*WHAT YOU NEED TO DO:*
Gather the lines from the material that contain "have".

*DATA EXTRACT:*
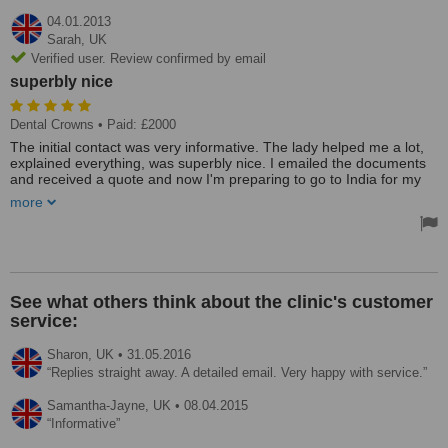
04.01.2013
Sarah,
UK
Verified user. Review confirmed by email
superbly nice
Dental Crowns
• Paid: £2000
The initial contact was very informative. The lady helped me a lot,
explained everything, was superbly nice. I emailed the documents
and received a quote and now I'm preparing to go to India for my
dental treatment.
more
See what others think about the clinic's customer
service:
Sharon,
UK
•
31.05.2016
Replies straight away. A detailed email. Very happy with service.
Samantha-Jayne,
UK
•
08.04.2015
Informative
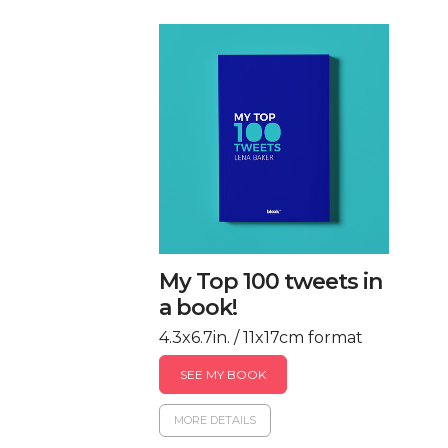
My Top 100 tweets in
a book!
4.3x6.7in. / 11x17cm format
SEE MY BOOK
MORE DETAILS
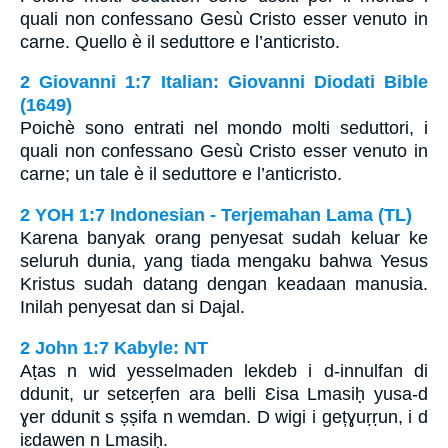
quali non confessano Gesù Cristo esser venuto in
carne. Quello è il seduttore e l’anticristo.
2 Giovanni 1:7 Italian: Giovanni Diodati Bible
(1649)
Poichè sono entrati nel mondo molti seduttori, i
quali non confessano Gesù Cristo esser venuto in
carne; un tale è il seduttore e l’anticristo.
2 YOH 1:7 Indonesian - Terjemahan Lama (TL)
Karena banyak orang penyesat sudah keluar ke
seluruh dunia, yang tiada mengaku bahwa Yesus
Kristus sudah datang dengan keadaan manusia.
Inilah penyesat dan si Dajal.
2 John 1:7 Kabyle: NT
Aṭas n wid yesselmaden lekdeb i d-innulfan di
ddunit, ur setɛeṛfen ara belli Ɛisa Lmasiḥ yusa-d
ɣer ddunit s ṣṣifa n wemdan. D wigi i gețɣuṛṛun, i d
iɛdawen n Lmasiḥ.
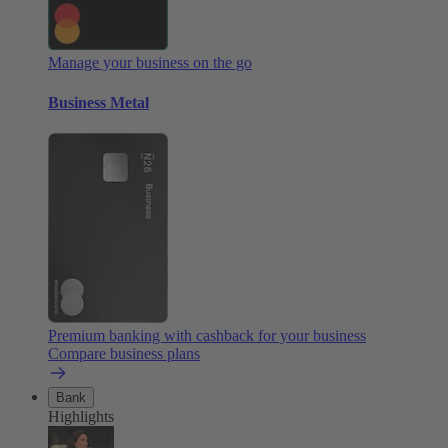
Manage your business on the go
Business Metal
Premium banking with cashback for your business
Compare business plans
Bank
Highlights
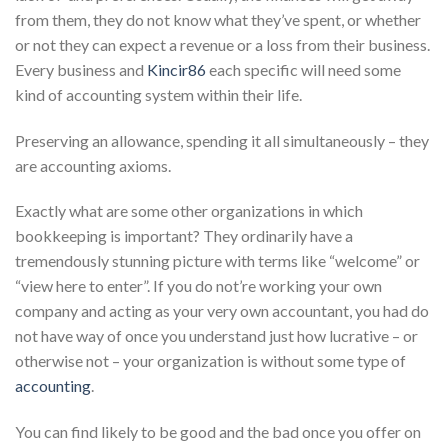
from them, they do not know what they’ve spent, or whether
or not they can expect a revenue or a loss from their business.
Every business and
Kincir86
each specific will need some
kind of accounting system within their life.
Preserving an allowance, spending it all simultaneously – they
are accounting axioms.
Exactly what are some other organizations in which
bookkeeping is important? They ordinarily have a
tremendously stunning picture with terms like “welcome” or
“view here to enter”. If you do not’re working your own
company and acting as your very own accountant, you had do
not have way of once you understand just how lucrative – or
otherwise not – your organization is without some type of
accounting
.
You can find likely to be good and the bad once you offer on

---

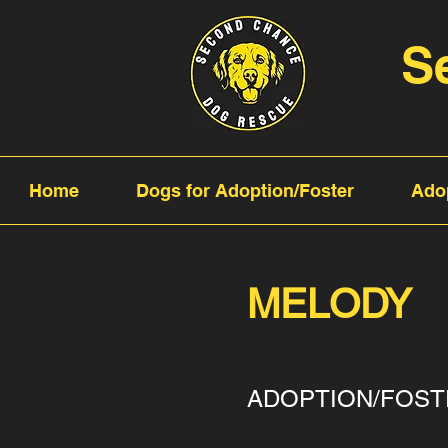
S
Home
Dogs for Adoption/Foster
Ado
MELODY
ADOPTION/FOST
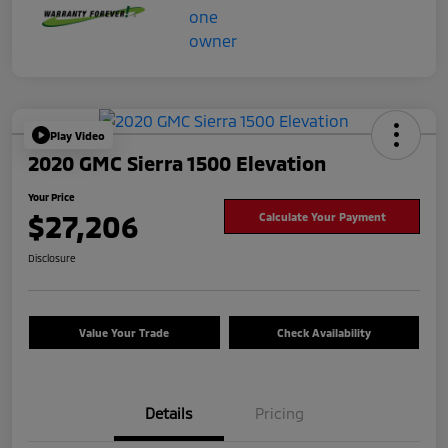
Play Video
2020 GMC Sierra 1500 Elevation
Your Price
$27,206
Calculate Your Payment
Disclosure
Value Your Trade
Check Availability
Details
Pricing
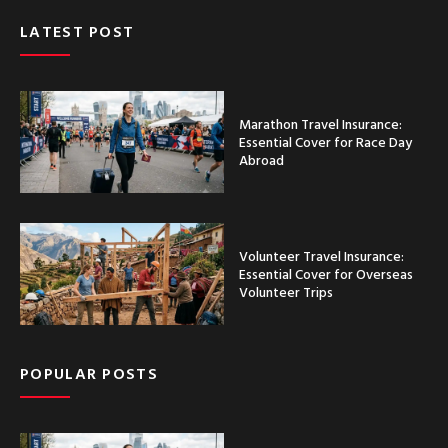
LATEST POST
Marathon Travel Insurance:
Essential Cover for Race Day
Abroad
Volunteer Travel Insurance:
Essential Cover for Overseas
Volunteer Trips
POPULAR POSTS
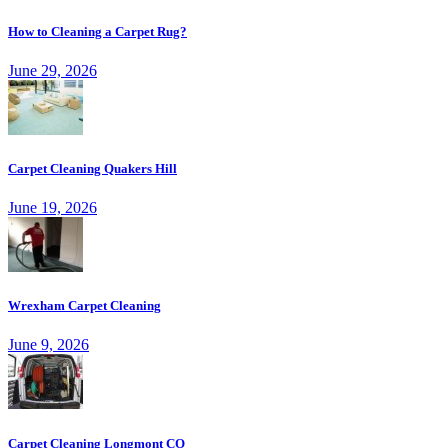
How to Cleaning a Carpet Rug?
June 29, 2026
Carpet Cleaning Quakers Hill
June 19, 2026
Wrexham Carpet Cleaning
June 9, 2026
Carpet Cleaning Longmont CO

*SOLUTION FOR THIS EXERCISE:*
bookkeeping is important? They ordinarily have a
not have way of once you understand just how lucrative – or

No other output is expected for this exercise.